Items listed in a dataset
────────────────────────────────────────

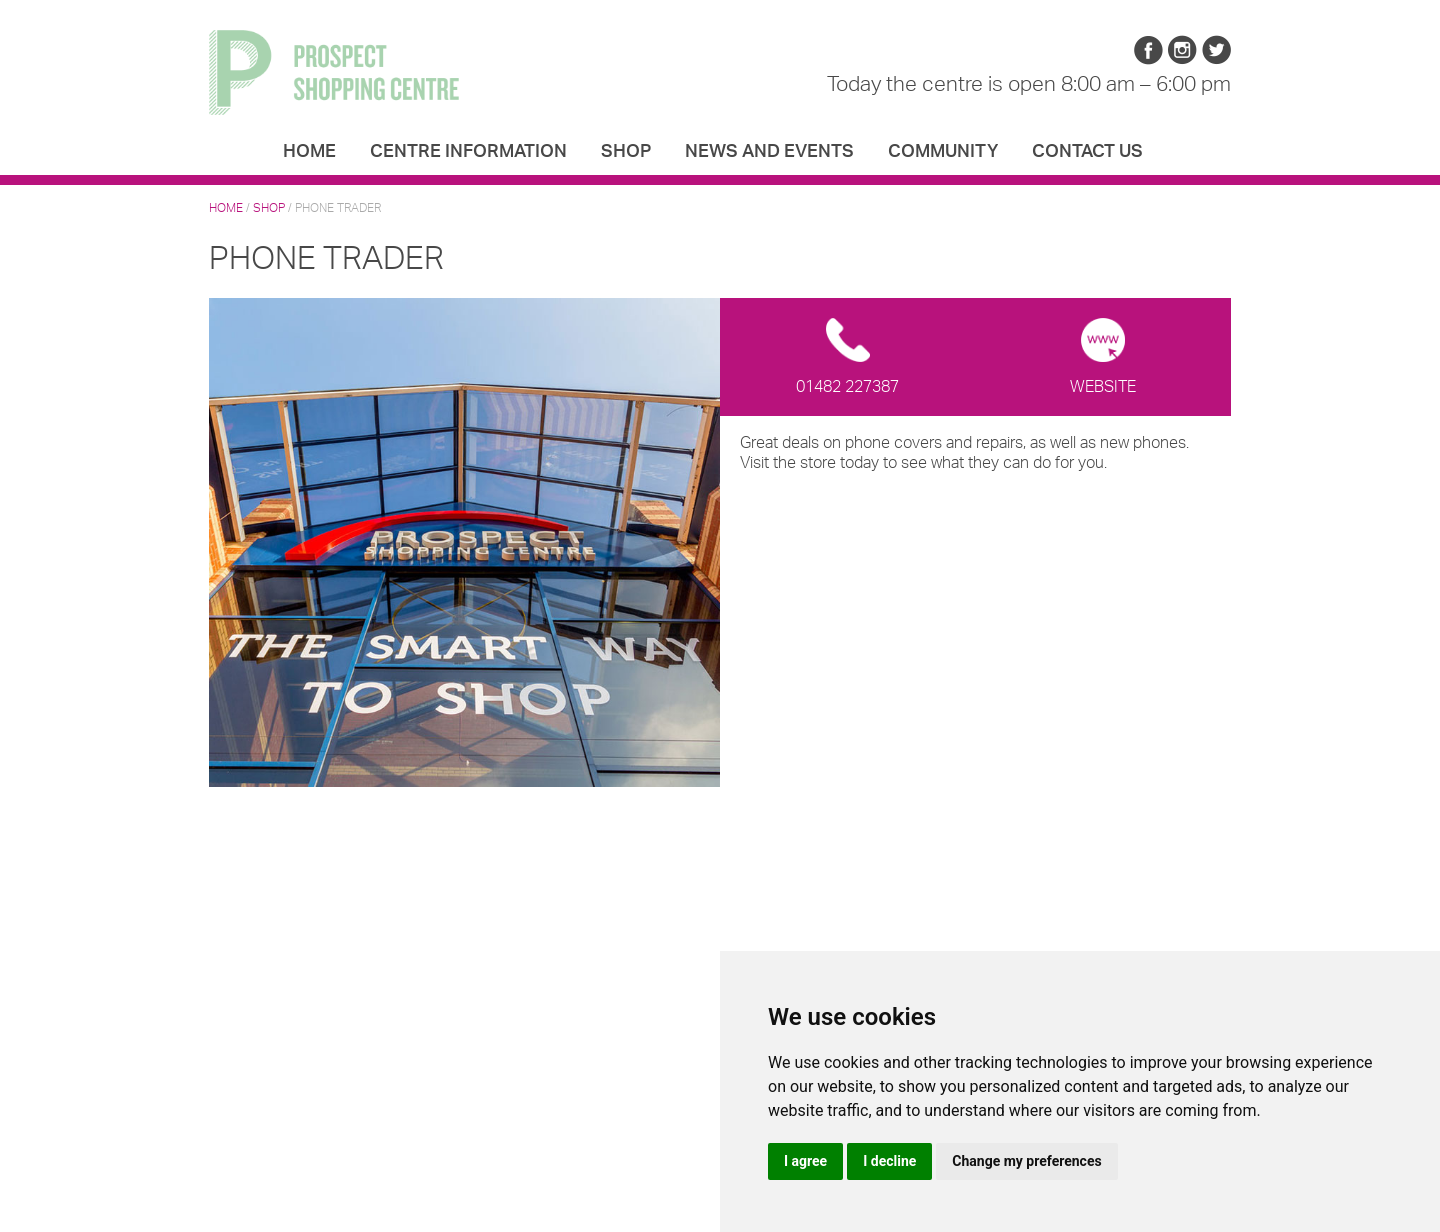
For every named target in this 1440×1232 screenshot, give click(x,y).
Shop (626, 150)
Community (943, 150)
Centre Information (468, 150)
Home (309, 150)
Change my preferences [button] (1026, 1161)
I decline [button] (889, 1161)
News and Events (769, 150)
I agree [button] (805, 1161)
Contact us (1087, 150)
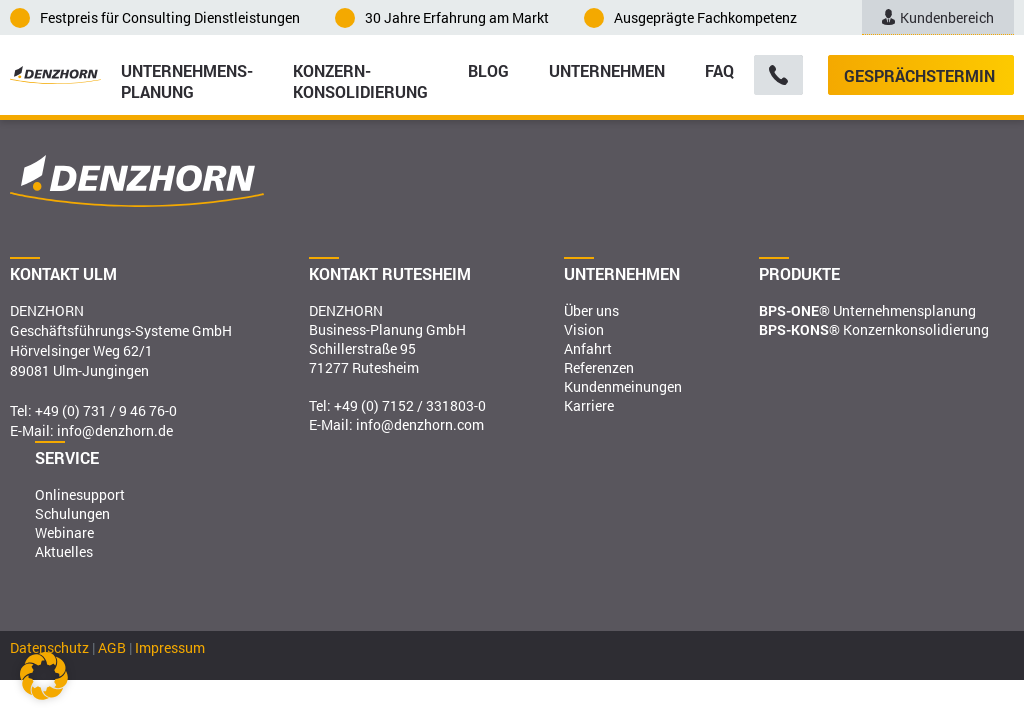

────────────────────────────────────────

TASK ITEM | In the entries above, find each line with the string "button" and copy it.

SOLUTION |
Change my preferences [button] (1026, 1161)
I decline [button] (889, 1161)
I agree [button] (805, 1161)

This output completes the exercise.